Figure 3A: Plain X-rays and magnetic resonance imaging pictures of 20-year-old male with tubercular spondylitis L2–L3. Patient treated conservatively. Patient had associated polycystic kidney disease.(a-d): Plain X-rays at presentation, 6 months, 12 months, and 24 months. (a) Initial X-rays both anteroposterior and lateral show paradiscal lesion L2–L3 with endplate destruction, vertebral body destruction and narrow disc space. Endplate sclerosis occurred and lesion healed with narrow disc space (b-d). (e-h) short tau inversion recovery images of magnetic resonance imaging. (e) Initial short tau inversion recovery images show hyperintense signal intensity which subsequently decreased (f-g) to become isointense at 24 months (h)

Figure 3B: T1-weighted images (sagittal and axial) of the same patient. (a-d) Sagittal sections at presentation, 6 months, 12 months, and 24 months. (a) Initial sagittal sections show hypointense signal intensity with paradiscal lesion, discitis, endplate erosions, intraosseous caseation, and marrow edema. Six-month magnetic resonance imaging sections show increase in number of vertebrae involvement and increased edema (b). Healing occurred with increase in signal intensity on T1-weighted images (e-h) axial sections at presentation, 6 months, 12 months, and 24 months. (e) Initial axial sections show paravertebral collection, intraosseous caseation with mild epidural collection. All these resolved subsequently (f-h)

Figure 3C: T2-weighted images (sagittal and axial) of the same patient. (a-d) Sagittal sections at presentation, 6 months, 12 months, and 24 months. (a) Initial sagittal sections show paradiscal lesion with hyperintense signal intensity, endplate erosions, intraosseous caseation, marrow edema, mild epidural collection. (b) Six-month magnetic resonance imaging sections show increase in number of vertebrae involvement and increased edema. Healing observed on the subsequent magnetic resonance imaging scans with disc space narrowing (b-d). (e) Initial axial sections show septate paravertebral collection and intraosseous caseation. Paravertebral collections and intraosseous caseation increased during first 6 months (f). Healing was observed with resolution of caseation and paravertebral collections (g-h)

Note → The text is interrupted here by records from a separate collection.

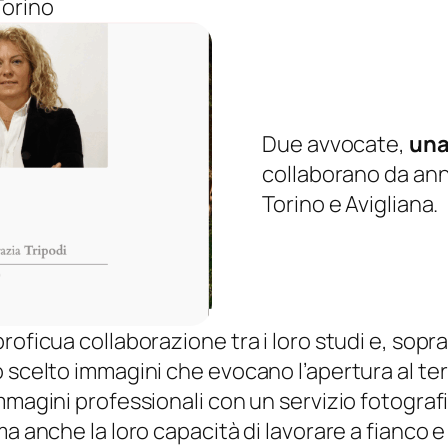
 Torino
Due avvocate,
una
collaborano da anni
Torino e Avigliana.
oficua collaborazione tra i loro studi e, soprat
scelto immagini che evocano l’apertura al terri
mmagini professionali con un servizio fotograf
 anche la loro capacità di lavorare a fianco e n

Figure 3D: Contrast enhanced T1-weighted images (sagittal and axial) of the same patient. Contrast enhancement is seen in initial and 6 months scans both sagittal and axial magnetic resonance imaging scans (a, b, e, f). It is absent at 12 months and 24 months (c, d, g, h)

Radiographic changes associated with tuberculosis spine include rarefaction of the vertebral endplates, disc space narrowing, anterior wedging, and bone destruction, but these findings may not be visible on plain radiograph up to 8 weeks.[14] Various studies report that plain radiograph demonstrated changes consistent with spinal tuberculosis in 84%–99% cases.[16,22] In the present study, 88% of the patients showed radiographic changes consistent with spinal tuberculosis. In the present study, at the initial presentation, 2.06 average numbers of vertebrae were affected and these increased to 2.12 at subsequent follow-up; these findings are consistent with other studies.[14,15,25] Wedging was observed in 46% of the patients on X-rays. Reported incidence of wedging by various authors ranges from 15.5% to 69.3%.[13-15] Forty-four cases (88%, 97/107 endplates) on the X-rays showed endplate erosions/destructions at initial presentation. At 24 months, 64 endplates (57.6%) were destroyed (statistically significant, P < 0.01) and 37 endplates (33.3%) showed healing either in the form of sclerosis or restoration of normal contour. All the sclerosed and healed endplates were not of completely normal contour. Danchaivijitr et al.[13] and Jain et al.[15] reported endplate erosion and fuzzy paradiscal margins in 43.8% and 98% of the cases, respectively. On X-rays, 45 discs were narrowed, 4 obliterated, and 5 spared at initial presentation. At 24 months, a significant number of discs were obliterated (statistically significant, P < 0.01). Jain et al. reported uniformly decreased disc space in all the 49 patients on X-rays.[15] Decrease in the initial blurring/ill definition of the endplate and decrease in soft tissues (abscesses) were the first signs of healing observed on the plain radiographs of the affected spine in the present study.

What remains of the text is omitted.